Williams who also argued against the prevalence of single mothers in the black community said that it is "now time for black America to come back home" to their values which have strong Christian roots.
"Anytime we stray away from God's design for what the home is supposed to be, heavy will be our results," he said. "God has told us what to do with our home. He designed the home. I mean God put in a home a man and a woman, a father and a mother. God put in the home a husband and a wife. A provider and a nurturer."
According to the AP, some critics of Williams' critique on single mothers thought he was taking a dig at Franklin, who was a single mother of four boys. He argued however that his words about black women being incapable of raising sons well alone were taken out of context.
"Here's the root of what I've been talking about: In order to change America, we must change black America's culture," he said. "We must do it through parenting. In order for the parenting to go forth, it has to be done in the home. The home."
Media commentator and professor of Media Studies and Urban Education at Temple University, Marc Lamont Hill, was among the pastor's many critics who dismissed he message as "right-wing talking points."
"It would've been amazing if Pastor Jasper Williams had centered [on] Aretha Franklin instead of her father and right-wing talking points," Hill noted on Twitter.
Williams insisted however that much of the flak he is receiving is due to people not understanding what he is talking about.

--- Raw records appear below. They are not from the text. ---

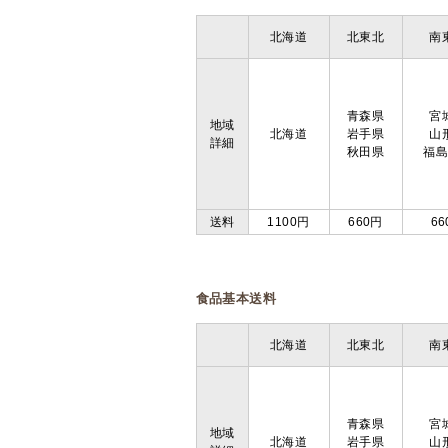
北海道
北東北
南
青森県
宮
地域
北海道
岩手県
山
詳細
秋田県
福
送料
1100円
660円
66
食品基本送料
北海道
北東北
南
青森県
宮
地域
北海道
岩手県
山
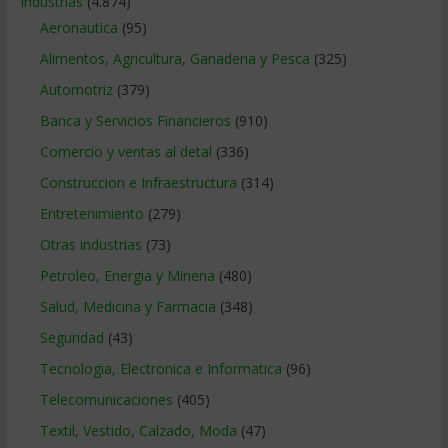
Industrias
(4.874)
Aeronautica
(95)
Alimentos, Agricultura, Ganaderia y Pesca
(325)
Automotriz
(379)
Banca y Servicios Financieros
(910)
Comercio y ventas al detal
(336)
Construccion e Infraestructura
(314)
Entretenimiento
(279)
Otras industrias
(73)
Petroleo, Energia y Mineria
(480)
Salud, Medicina y Farmacia
(348)
Seguridad
(43)
Tecnologia, Electronica e Informatica
(96)
Telecomunicaciones
(405)
Textil, Vestido, Calzado, Moda
(47)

"I'm sure much of the negativity is due to the fact that they don't understand what I'm talking about," he told the AP. "Anybody who thinks black America is all right as we are now is crazy. We're not all right. It's a lot of change that needs to occur. This change must come from within us. Nobody can give us things to eliminate where we are. We have to change from within ourselves. It is ludicrous for the church not to be involved. The church is the only viable institution we have in the African-American community. We must step up and turn our race around."